XTO Energy Inc. President Randy Cleveland told a Pittsburgh audience Wednesday that if the Appalachian Basin expects to remain competitive in a rapidly evolving energy market, state policies and regulations will need to adapt.

He chided "outdated" regulations in West Virginia and advocated for a fair severance tax, while Ohio lawmakers also consider an increase to their tax (see Shale Daily, May 15). Cleveland went further to say Pennsylvania's corporate tax structure needs to be overhauled and he said the ExxonMobil Corp. subsidiary supports keeping Pennsylvania’s impact fee, rather than replace or pair it with a higher severance tax.

"Here in Pennsylvania, which struggles with an uncompetitive business tax structure overhaul, we support a system based on predictability, fairness and simplicity,” Cleveland said. “We also support a tax structure that provides adequate resources to the communities in which we operate," he said of the impact fee, which collects a flat rate from all unconventional wells drilled in the state each year to allocate to host communities. 

Cleveland's comments come at a time when incumbent Republican Gov. Tom Corbett is trailing in statewide polls against his Democratic challenger for governor, Tom Wolf, who has repeatedly pushed for a 5% severance tax on oil and gas production (see Shale Daily, May 21). Some in the industry have also been dissatisfied with the state's corporate tax rate.Although Pennsylvania is working to phase out a capital stock and franchise tax by 2016, the corporate rate is nearly 10%, which ranks it among the highest in the country (see Shale Daily, Jan. 28).

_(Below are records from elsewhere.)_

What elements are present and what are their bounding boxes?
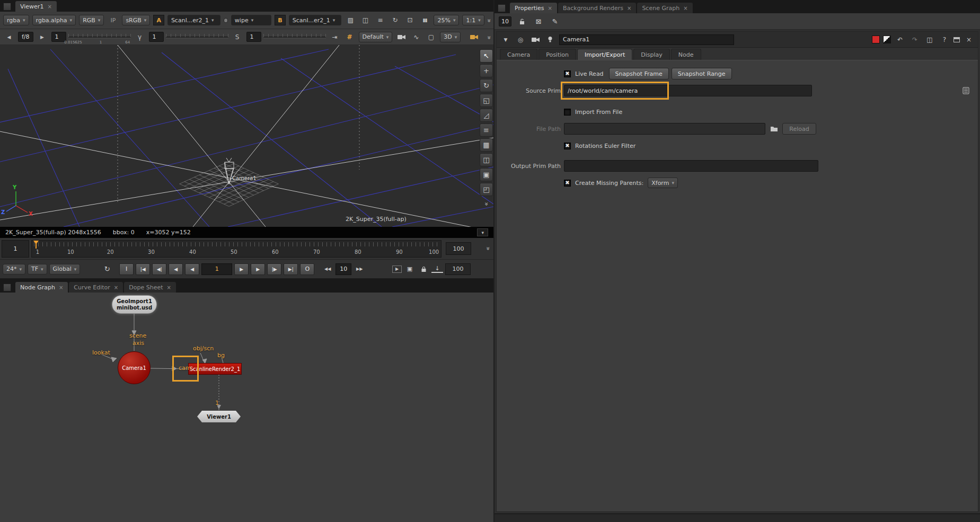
nodegraph-canvas[interactable]: GeoImport1 minibot.usd Camera1 ScanlineR… (0, 293, 493, 522)
timeline-current-frame[interactable]: 1 (2, 240, 29, 258)
create-missing-checkbox[interactable]: ✖ Create Missing Parents: (564, 180, 643, 187)
xform-dropdown[interactable]: Xform ▾ (648, 178, 678, 188)
goto-start-button[interactable]: |◀ (136, 263, 150, 275)
more-tools-icon[interactable]: » (485, 36, 492, 38)
close-icon[interactable]: × (548, 5, 552, 11)
view-mode-dropdown[interactable]: 3D▾ (440, 32, 461, 42)
tab-curve-editor[interactable]: Curve Editor × (69, 282, 123, 293)
channels-dropdown[interactable]: RGB▾ (79, 15, 104, 25)
next-stop-icon[interactable]: ▶ (37, 32, 48, 42)
pause-icon[interactable]: ▮▮ (419, 15, 430, 25)
fstop-value[interactable]: f/8 (18, 32, 33, 42)
flipbook-icon[interactable]: ▶ (392, 266, 402, 273)
saturation-slider[interactable] (263, 33, 326, 41)
node-scanlinerender[interactable]: ScanlineRender2_1 (188, 363, 242, 375)
folder-browse-icon[interactable] (768, 123, 780, 134)
close-icon[interactable]: × (47, 4, 51, 10)
file-path-field[interactable] (564, 123, 765, 135)
play-backward-button[interactable]: ◀ (185, 263, 199, 275)
lock-panels-icon[interactable] (516, 16, 528, 26)
camera-select-icon[interactable] (395, 32, 407, 42)
source-prim-field[interactable] (564, 85, 812, 96)
tab-camera[interactable]: Camera (500, 49, 537, 60)
viewer-process-dropdown[interactable]: sRGB▾ (122, 15, 150, 25)
close-icon[interactable]: × (59, 285, 63, 290)
copy-panel-icon[interactable]: ◫ (924, 34, 935, 45)
set-in-button[interactable]: I (119, 263, 134, 275)
undo-icon[interactable]: ↶ (894, 34, 906, 45)
node-camera1[interactable]: Camera1 (118, 351, 151, 384)
tab-dope-sheet[interactable]: Dope Sheet × (124, 282, 176, 293)
frame-layout-icon[interactable]: ▣ (480, 168, 493, 181)
saturation-value[interactable]: 1 (246, 32, 261, 42)
prev-keyframe-button[interactable]: ◀| (152, 263, 166, 275)
close-icon[interactable]: × (114, 285, 118, 290)
wipe-checker-icon[interactable]: ▨ (345, 15, 356, 25)
tab-background-renders[interactable]: Background Renders × (558, 3, 636, 13)
browse-prim-icon[interactable] (960, 85, 972, 96)
snapshot-frame-button[interactable]: Snapshot Frame (609, 68, 669, 79)
info-dropdown[interactable]: ▾ (477, 228, 488, 236)
layer-dropdown[interactable]: rgba▾ (3, 15, 29, 25)
output-prim-field[interactable] (564, 160, 818, 172)
skew-tool-icon[interactable]: ◿ (480, 109, 493, 122)
pane-menu-icon[interactable] (3, 284, 11, 291)
tab-position[interactable]: Position (538, 49, 576, 60)
clear-panels-icon[interactable]: ⊠ (533, 16, 544, 26)
float-panel-icon[interactable] (953, 37, 960, 42)
translate-tool-icon[interactable]: + (480, 64, 493, 77)
gl-color-swatch[interactable] (883, 36, 891, 43)
tab-display[interactable]: Display (633, 49, 670, 60)
prev-stop-icon[interactable]: ◀ (3, 32, 15, 42)
input-process-toggle[interactable]: IP (107, 15, 119, 25)
input-a-dropdown[interactable]: Scanl...er2_1▾ (167, 15, 220, 25)
lut-dropdown[interactable]: Default▾ (359, 32, 393, 42)
pane-menu-icon[interactable] (3, 3, 11, 11)
help-icon[interactable]: ? (939, 34, 950, 45)
tab-properties[interactable]: Properties × (510, 3, 557, 13)
step-forward-button[interactable]: ▶ (251, 263, 265, 275)
tile-layout-icon[interactable]: ◫ (480, 153, 493, 166)
rows-layout-icon[interactable]: ≡ (480, 123, 493, 137)
viewport-3d[interactable]: Camera1 2K_Super_35(full-ap) Y X Z ↖ + ↻… (0, 45, 493, 227)
render-camera-icon[interactable] (468, 32, 480, 42)
rotations-euler-checkbox[interactable]: ✖ Rotations Euler Filter (564, 143, 635, 149)
layer-list-icon[interactable]: ≡ (374, 15, 386, 25)
zoom-dropdown[interactable]: 25%▾ (434, 15, 459, 25)
marquee-icon[interactable]: ▢ (425, 32, 437, 42)
more-tools-icon[interactable]: » (483, 202, 490, 205)
redo-icon[interactable]: ↷ (909, 34, 921, 45)
input-process-icon[interactable]: ⇥ (329, 32, 341, 42)
input-b-dropdown[interactable]: Scanl...er2_1▾ (289, 15, 342, 25)
close-icon[interactable]: × (167, 285, 171, 290)
node-color-swatch[interactable] (872, 36, 880, 43)
refresh-icon[interactable]: ↻ (389, 15, 401, 25)
tab-import-export[interactable]: Import/Export (577, 49, 632, 60)
play-forward-button[interactable]: ▶ (234, 263, 249, 275)
loop-mode-icon[interactable]: ↻ (101, 264, 113, 274)
tab-viewer1[interactable]: Viewer1 × (15, 1, 57, 12)
next-keyframe-button[interactable]: |▶ (267, 263, 281, 275)
light-icon[interactable] (544, 34, 556, 45)
step-back-button[interactable]: ◀ (169, 263, 183, 275)
node-geoimport1[interactable]: GeoImport1 minibot.usd (112, 295, 157, 314)
node-viewer1[interactable]: Viewer1 (197, 411, 241, 422)
curve-tool-icon[interactable]: ∿ (410, 32, 422, 42)
import-from-file-checkbox[interactable]: Import From File (564, 109, 622, 116)
stack-view-icon[interactable]: ◫ (359, 15, 371, 25)
rotate-tool-icon[interactable]: ↻ (480, 79, 493, 92)
quad-view-icon[interactable]: ◰ (480, 183, 493, 196)
range-mode-dropdown[interactable]: Global▾ (49, 264, 81, 275)
goto-end-button[interactable]: ▶| (284, 263, 298, 275)
set-out-button[interactable]: O (300, 263, 314, 275)
scale-tool-icon[interactable]: ◱ (480, 94, 493, 107)
frame-step-field[interactable]: 10 (336, 263, 351, 275)
node-name-field[interactable] (559, 34, 734, 45)
gamma-value[interactable]: 1 (149, 32, 164, 42)
wipe-dropdown[interactable]: wipe▾ (231, 15, 272, 25)
edit-node-icon[interactable]: ✎ (549, 16, 561, 26)
proxy-dropdown[interactable]: 1:1▾ (462, 15, 484, 25)
more-tools-icon[interactable]: » (485, 19, 492, 21)
export-icon[interactable]: ↓ (431, 266, 443, 273)
timeline-more-icon[interactable]: » (484, 246, 491, 249)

Cleveland said XTO, which was acquired by ExxonMobil four years ago and now has about 11 million acres under lease across the country, remains bullish about the Appalachian Basin's long-term potential (see Daily GPI, March 17, 2010). It has more than 500,000 acres under lease in Pennsylvania, where its production in the Marcellus Shale is currently 200 MMcf/d, and another 80,000 acres in Ohio's Utica Shale.

Although the ExxonMobil unit has no gas drilling rigs working anywhere in North America now, Cleveland said XTO has been encouraged by its initial results in Ohio thus far, where he said the company plans to accelerate drilling in Belmont County in the near future.

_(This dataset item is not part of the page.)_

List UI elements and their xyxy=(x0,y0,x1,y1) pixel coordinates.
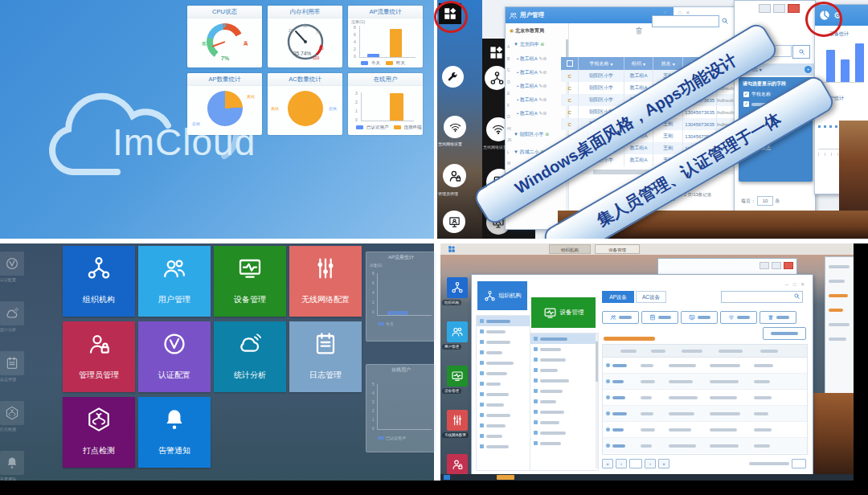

"In Ohio, where Utica production is just beginning to come into its own, we advocate a fair approach to taxation as well as policies based on facts and sound science, balancing environmental protection with economic development," he said. "This means a collaborative, transparent approach to the regulations that impact Utica Shale development."

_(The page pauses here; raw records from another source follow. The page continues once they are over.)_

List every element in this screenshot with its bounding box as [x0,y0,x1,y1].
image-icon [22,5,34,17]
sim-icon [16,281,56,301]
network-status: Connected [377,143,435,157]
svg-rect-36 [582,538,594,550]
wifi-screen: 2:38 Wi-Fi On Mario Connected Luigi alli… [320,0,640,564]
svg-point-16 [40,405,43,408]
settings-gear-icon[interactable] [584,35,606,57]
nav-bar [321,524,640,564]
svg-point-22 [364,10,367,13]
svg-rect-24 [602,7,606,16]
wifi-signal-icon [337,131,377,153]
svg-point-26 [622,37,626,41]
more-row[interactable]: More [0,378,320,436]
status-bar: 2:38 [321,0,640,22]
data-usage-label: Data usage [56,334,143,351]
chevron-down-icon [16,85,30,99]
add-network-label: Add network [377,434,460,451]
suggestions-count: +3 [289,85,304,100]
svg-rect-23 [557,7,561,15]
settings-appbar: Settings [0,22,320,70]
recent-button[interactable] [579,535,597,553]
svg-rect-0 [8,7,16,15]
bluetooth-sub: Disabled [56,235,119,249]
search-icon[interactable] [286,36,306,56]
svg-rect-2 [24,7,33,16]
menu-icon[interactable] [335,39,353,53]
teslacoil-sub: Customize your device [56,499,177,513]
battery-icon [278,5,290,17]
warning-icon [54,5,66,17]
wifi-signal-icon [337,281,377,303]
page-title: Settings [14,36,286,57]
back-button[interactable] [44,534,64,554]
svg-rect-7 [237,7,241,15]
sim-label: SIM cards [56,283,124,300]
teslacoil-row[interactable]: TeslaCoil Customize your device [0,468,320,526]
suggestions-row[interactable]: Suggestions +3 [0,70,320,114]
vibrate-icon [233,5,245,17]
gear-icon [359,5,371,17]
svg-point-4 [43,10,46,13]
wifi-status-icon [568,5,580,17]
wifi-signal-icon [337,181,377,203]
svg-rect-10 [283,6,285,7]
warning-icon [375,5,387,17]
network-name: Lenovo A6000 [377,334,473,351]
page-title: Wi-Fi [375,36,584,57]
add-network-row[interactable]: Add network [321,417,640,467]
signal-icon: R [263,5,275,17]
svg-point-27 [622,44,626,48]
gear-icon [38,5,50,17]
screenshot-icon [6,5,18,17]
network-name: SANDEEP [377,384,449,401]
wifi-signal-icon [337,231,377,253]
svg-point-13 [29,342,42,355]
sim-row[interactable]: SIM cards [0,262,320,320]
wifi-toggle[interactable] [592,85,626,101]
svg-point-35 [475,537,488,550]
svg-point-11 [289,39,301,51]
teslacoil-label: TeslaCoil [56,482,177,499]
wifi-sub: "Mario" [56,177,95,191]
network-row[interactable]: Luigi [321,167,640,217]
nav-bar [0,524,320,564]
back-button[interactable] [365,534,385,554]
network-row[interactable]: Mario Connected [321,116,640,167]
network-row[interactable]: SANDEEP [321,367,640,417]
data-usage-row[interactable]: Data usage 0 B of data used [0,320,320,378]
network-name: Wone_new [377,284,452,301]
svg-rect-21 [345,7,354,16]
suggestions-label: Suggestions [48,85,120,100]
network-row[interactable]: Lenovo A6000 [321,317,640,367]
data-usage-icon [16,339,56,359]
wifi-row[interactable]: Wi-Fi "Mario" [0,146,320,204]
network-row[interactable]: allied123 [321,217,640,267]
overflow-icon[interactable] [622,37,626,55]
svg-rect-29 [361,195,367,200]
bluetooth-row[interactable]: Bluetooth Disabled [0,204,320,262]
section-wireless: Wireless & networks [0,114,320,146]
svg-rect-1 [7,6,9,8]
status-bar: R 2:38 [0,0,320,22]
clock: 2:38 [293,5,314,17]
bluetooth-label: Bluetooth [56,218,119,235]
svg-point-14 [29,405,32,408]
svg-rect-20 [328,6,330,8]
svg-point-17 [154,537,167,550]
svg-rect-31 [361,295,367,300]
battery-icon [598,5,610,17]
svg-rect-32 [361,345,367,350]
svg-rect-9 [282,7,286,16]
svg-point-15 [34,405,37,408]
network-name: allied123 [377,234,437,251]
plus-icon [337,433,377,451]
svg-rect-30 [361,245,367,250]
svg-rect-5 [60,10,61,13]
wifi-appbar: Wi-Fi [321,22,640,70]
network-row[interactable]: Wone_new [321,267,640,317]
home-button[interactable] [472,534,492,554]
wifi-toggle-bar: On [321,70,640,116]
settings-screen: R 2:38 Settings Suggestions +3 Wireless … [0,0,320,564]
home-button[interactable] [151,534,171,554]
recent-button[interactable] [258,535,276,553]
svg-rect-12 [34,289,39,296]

ExxonMobil issues a global energy outlook every year. Citing the most recent one, Cleveland said global demand for electricity will double over the next two decades with coal and natural gas expected to account for 80% of those needs (see Daily GPI, Dec. 12, 2013). "But the largest net increase during that output period will be seen in natural gas," he added. "Global natural gas demand is projected to rise by nearly 65% and the reasons are well known: it's abundant, affordable and versatile."

Cleveland said there will need to be more state regulators with knowledge and expertise about oil and gas development in order to keep pace with rising demand and the rising volumes that are expected in Ohio, West Virginia and Pennsylvania.

If the policies are not right, or if companies fail to responsibly develop the basin's resources and if the public doesn't understand the industry’s benefits for the economy, the United States could miss out on a major opportunity to be a global energy leader.